══ Data under study ══

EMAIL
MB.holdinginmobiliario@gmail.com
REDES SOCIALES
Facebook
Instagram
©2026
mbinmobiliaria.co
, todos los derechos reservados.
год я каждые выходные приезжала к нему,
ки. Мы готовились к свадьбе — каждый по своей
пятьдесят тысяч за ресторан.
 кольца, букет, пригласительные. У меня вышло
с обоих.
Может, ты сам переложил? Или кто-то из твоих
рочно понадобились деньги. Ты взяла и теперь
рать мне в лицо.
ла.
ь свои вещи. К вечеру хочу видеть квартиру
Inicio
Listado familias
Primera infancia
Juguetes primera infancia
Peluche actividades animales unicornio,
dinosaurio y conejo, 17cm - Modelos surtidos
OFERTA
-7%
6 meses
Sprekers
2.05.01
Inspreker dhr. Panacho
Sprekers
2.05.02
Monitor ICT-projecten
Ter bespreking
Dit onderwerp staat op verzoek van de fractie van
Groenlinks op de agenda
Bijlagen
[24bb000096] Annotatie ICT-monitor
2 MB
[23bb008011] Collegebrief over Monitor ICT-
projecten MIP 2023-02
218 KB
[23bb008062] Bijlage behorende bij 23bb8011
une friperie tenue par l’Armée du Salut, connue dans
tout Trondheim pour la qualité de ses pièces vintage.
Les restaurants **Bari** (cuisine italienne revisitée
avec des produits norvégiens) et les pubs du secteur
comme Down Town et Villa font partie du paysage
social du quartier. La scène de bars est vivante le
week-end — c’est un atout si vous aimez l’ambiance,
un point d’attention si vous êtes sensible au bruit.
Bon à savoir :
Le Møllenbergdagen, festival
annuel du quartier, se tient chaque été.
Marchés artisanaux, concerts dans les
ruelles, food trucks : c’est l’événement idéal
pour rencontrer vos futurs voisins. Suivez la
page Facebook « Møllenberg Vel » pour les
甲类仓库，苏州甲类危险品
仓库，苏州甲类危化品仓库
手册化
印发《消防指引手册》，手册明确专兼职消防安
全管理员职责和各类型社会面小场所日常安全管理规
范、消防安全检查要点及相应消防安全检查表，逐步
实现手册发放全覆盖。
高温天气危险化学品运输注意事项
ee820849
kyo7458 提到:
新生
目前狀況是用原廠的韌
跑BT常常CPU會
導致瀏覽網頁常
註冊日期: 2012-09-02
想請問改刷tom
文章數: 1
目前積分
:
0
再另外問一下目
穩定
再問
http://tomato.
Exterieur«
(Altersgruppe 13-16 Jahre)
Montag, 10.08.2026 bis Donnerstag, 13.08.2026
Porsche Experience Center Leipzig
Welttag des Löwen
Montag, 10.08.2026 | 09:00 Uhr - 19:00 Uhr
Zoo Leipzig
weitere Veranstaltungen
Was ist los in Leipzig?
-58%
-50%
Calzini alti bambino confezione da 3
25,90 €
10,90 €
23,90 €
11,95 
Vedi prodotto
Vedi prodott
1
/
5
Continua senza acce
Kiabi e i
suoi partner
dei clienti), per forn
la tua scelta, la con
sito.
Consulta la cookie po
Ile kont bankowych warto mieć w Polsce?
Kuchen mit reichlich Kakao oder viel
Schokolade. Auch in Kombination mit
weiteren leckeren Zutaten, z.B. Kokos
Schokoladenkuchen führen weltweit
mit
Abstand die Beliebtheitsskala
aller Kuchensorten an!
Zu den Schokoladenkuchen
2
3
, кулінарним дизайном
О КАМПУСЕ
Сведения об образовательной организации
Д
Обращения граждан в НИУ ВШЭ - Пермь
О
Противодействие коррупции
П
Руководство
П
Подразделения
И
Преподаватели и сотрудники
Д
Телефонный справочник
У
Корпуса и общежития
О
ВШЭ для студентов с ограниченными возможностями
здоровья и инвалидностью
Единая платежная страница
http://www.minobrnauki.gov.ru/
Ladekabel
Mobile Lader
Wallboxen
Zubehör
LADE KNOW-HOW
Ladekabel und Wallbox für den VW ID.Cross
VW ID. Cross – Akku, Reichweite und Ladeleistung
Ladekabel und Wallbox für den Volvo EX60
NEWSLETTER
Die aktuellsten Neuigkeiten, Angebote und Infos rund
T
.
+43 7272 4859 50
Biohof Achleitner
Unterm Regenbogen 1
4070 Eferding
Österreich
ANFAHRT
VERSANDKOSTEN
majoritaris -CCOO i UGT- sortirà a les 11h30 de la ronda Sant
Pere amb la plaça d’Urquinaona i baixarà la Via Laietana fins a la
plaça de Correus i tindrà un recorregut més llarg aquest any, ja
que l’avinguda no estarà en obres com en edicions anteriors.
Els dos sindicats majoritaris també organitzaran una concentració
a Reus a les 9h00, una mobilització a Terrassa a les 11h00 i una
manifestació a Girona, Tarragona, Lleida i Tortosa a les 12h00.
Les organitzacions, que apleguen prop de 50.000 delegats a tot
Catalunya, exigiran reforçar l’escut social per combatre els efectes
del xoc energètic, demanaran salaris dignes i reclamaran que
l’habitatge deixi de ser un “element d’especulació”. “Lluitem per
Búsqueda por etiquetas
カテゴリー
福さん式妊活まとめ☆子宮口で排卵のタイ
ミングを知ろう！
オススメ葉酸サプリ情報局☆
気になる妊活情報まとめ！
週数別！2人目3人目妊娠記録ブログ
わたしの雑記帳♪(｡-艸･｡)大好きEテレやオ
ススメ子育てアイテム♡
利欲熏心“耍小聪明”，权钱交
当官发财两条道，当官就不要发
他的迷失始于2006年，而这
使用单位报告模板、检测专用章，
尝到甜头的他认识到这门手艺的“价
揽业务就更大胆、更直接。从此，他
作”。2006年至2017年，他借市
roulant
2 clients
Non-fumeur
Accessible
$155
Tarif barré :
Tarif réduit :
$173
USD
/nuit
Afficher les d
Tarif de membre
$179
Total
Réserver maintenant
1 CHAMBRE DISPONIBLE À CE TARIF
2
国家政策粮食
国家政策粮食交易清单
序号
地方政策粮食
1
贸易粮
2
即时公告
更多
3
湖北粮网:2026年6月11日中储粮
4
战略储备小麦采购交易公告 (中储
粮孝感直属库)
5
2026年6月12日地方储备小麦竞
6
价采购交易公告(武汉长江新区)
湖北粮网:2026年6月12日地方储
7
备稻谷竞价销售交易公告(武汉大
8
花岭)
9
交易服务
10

═══

Wherever the string "湖北粮网" appears in the data above, report the whole line.

湖北粮网:2026年6月11日中储粮
湖北粮网:2026年6月12日地方储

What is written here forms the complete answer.